Volume 92, Issue 37
Tuesday, November 10, 1998
Mac attack just misses upset
© Dipesh Mistry/Gazette
BY IAN ROSS
Football is a game of inches and that is exactly how close the Western Mustangs came from an early playoff exit at the hands of the McMaster Marauders on Saturday.
With nothing to lose after a 12-year absence from the playoffs, Mac threw everything but the kitchen sink at Western in the Ontario University Athletics semifinal match-up and came within two points of the biggest upset in team history, losing 34-32
Western defensive coordinator Bob LaRose said the game was the Mustangs' biggest playoff victory since the 1994 Vanier Cup, when Western went to overtime to take the national title from Saskachewan.
"I think this can be considered a confidence builder," LaRose said. "They proved that with the chips down they can come forward and make the big plays."
After a quiet first half, both teams exploded in the second frame of a see-saw battle for the lead which changed hands six times. McMaster primarily a passing team all season established a balanced attack with quarterback Ben Chapdelaine going to the air 29 times for 261 yards and running back Chris Dorrington rushing for 205 yards.
"It seemed that keeping the offence on the field was our best defence," LaRose said, of Western's inability to control McMaster's potent scoring attack.

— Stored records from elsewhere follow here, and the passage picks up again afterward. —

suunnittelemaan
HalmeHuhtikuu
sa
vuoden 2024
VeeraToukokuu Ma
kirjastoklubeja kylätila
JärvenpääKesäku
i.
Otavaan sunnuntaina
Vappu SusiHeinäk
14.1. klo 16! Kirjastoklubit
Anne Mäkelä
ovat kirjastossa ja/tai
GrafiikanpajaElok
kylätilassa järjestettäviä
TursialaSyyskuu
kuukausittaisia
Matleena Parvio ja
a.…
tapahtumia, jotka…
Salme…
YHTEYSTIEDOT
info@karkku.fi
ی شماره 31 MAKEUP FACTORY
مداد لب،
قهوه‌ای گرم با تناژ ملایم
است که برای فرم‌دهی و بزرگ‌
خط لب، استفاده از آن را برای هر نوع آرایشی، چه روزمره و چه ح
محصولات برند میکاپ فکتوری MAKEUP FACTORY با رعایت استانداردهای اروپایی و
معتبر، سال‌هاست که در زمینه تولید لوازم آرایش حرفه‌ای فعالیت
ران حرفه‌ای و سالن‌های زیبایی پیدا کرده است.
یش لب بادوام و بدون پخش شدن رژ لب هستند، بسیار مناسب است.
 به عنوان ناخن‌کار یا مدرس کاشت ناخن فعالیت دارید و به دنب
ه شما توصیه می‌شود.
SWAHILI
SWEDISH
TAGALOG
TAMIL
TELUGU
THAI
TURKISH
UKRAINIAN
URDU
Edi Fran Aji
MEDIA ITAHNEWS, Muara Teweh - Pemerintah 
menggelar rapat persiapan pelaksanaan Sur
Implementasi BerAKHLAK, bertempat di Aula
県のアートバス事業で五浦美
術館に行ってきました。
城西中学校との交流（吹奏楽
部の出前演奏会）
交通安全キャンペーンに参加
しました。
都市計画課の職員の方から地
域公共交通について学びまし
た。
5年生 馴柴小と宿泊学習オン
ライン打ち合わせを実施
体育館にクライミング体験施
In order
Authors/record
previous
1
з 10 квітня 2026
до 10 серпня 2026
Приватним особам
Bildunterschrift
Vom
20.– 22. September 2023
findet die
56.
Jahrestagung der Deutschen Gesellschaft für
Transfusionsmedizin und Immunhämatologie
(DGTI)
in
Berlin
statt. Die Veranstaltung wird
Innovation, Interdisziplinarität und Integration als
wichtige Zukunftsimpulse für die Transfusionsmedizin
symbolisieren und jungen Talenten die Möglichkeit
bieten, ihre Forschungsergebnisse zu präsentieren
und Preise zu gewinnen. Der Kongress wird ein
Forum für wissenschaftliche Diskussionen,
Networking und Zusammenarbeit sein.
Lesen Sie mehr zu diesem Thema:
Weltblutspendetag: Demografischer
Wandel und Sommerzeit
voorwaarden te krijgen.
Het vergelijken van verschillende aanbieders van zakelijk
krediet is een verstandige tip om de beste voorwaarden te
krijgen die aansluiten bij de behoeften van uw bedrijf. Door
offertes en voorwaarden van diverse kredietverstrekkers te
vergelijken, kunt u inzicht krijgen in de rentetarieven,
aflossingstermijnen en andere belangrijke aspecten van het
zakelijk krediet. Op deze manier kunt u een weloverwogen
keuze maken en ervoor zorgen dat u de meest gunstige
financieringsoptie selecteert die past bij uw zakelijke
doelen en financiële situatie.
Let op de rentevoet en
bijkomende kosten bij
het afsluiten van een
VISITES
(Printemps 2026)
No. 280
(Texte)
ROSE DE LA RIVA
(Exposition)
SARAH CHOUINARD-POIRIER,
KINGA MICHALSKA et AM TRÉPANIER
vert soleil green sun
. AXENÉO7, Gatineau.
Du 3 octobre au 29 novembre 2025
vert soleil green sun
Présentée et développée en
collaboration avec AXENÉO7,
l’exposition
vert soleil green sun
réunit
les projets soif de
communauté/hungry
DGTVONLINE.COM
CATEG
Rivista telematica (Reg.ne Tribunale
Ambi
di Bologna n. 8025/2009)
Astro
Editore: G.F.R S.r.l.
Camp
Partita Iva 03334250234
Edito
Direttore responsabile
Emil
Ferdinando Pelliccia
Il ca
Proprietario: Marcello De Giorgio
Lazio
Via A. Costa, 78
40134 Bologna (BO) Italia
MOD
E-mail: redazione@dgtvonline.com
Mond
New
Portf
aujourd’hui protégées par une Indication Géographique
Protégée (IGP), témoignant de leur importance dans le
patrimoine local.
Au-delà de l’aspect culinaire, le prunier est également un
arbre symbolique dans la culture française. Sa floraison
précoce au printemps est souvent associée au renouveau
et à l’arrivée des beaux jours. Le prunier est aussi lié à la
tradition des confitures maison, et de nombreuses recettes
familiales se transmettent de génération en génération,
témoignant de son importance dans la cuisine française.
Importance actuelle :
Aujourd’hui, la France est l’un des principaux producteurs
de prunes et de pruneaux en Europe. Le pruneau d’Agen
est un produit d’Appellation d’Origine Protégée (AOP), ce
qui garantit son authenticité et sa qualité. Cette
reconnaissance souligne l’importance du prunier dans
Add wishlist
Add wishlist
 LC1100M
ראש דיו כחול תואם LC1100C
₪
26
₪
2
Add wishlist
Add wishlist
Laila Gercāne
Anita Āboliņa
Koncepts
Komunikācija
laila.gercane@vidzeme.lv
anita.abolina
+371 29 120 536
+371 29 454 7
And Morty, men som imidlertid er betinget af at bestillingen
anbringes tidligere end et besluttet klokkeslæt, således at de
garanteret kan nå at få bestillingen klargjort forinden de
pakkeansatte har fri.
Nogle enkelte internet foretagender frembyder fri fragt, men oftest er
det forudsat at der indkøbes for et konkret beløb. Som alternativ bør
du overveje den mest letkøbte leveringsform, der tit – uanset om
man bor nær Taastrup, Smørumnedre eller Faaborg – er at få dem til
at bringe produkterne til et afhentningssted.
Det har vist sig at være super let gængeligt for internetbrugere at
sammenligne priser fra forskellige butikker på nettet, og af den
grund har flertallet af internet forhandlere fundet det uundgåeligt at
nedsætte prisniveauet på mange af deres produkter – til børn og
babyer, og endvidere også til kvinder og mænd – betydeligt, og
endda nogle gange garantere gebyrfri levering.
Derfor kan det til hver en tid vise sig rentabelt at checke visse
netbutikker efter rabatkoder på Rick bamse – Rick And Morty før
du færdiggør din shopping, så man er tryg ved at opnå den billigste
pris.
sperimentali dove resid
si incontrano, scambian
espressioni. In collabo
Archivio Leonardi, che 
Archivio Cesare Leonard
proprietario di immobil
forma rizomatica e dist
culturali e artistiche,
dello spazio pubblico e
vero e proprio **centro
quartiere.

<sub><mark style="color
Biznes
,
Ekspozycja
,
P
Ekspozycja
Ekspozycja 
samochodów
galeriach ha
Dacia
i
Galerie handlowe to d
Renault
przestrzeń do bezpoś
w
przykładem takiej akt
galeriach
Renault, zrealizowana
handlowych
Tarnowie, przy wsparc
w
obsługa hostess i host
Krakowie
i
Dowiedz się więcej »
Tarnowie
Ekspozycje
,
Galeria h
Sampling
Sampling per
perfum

Western countered with their dominant running game. Scott Crawley had 189 yards on the ground with a touchdown, while Fabian Rayne punched in four more majors the third time he has done so this season.
Marauder head coach Greg Marshall, emotionally drained after taking his team to the brink of victory, had trouble putting a finger on the turning point of the game. A time-out miscommunication which prevented a field goal opportunity at the half for Mac and a broken play which resulted in an interception by Mustang Adam McLeod, were two plays he said he would love to have back.
"It's always tough when 90 per cent of your plays are good. Unfortunately it was a two point game and you will always look back to the plays that didn't work," Marshall said.
Western quarterback Mike O'Brien said he fully expected a tough battle with McMaster and as the game wore on, he knew the outcome would come down to one factor. "There was a definite feeling that who ever had the ball last would win," he said.
And that is exactly what happened. Near midfield with seconds remaining in the game, Mac's Ben Chapdelaine threw the ball up in a Hail Mary attempt and Mustang defensive back Jamie Ewert came down with the ball and the game.